> **Saved entries**:
=======

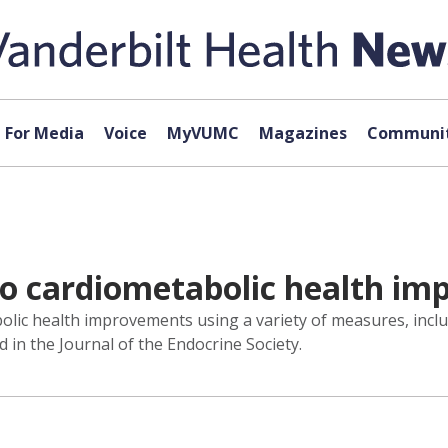
For Media
Voice
MyVUMC
Magazines
Communit
 to cardiometabolic health i
abolic health improvements using a variety of measures, incl
 in the Journal of the Endocrine Society.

=======

> **Task item**:
Copy out all the lines of the records that include "health".

> **Written answer**:
 to cardiometabolic health i
abolic health improvements using a variety of measures, incl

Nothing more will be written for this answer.